• **Problem statement**
Copy out the data that comes next, character for character, and leave the images aside.

____ Data provided

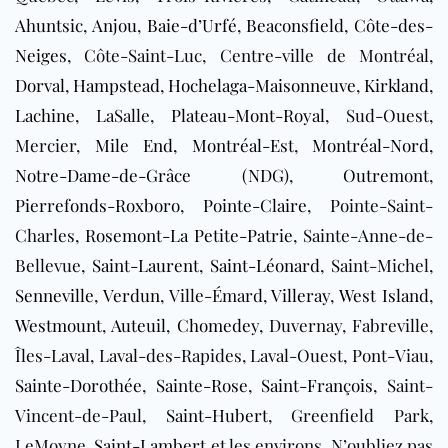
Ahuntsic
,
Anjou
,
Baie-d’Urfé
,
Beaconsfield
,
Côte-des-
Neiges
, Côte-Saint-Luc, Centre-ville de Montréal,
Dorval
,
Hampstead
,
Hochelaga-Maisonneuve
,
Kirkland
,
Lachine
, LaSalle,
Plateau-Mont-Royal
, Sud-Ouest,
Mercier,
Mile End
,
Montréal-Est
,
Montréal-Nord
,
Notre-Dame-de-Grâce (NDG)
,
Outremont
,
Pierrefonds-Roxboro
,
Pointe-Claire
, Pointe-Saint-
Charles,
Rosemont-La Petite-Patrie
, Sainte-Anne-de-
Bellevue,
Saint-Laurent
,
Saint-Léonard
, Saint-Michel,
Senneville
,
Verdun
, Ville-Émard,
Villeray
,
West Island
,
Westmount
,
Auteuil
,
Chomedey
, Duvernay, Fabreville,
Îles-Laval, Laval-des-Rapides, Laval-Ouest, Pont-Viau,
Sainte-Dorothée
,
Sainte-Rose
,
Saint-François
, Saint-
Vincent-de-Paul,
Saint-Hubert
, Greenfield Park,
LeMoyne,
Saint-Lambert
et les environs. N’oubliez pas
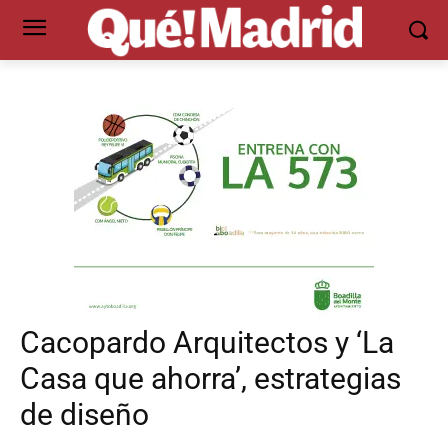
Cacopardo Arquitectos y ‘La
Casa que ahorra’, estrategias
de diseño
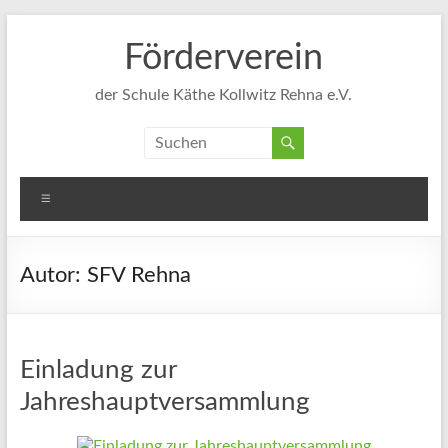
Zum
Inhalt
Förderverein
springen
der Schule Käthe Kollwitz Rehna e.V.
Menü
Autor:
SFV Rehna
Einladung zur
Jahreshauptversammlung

________

• **Answer area**
Ahuntsic
,
Anjou
,
Baie-d’Urfé
,
Beaconsfield
,
Côte-des-
Neiges
, Côte-Saint-Luc, Centre-ville de Montréal,
Dorval
,
Hampstead
,
Hochelaga-Maisonneuve
,
Kirkland
,
Lachine
, LaSalle,
Plateau-Mont-Royal
, Sud-Ouest,
Mercier,
Mile End
,
Montréal-Est
,
Montréal-Nord
,
Notre-Dame-de-Grâce (NDG)
,
Outremont
,
Pierrefonds-Roxboro
,
Pointe-Claire
, Pointe-Saint-
Charles,
Rosemont-La Petite-Patrie
, Sainte-Anne-de-
Bellevue,
Saint-Laurent
,
Saint-Léonard
, Saint-Michel,
Senneville
,
Verdun
, Ville-Émard,
Villeray
,
West Island
,
Westmount
,
Auteuil
,
Chomedey
, Duvernay, Fabreville,
Îles-Laval, Laval-des-Rapides, Laval-Ouest, Pont-Viau,
Sainte-Dorothée
,
Sainte-Rose
,
Saint-François
, Saint-
Vincent-de-Paul,
Saint-Hubert
, Greenfield Park,
LeMoyne,
Saint-Lambert
et les environs. N’oubliez pas
Cacopardo Arquitectos y ‘La
Casa que ahorra’, estrategias
de diseño
Zum
Inhalt
Förderverein
springen
der Schule Käthe Kollwitz Rehna e.V.
Menü
Autor:
SFV Rehna
Einladung zur
Jahreshauptversammlung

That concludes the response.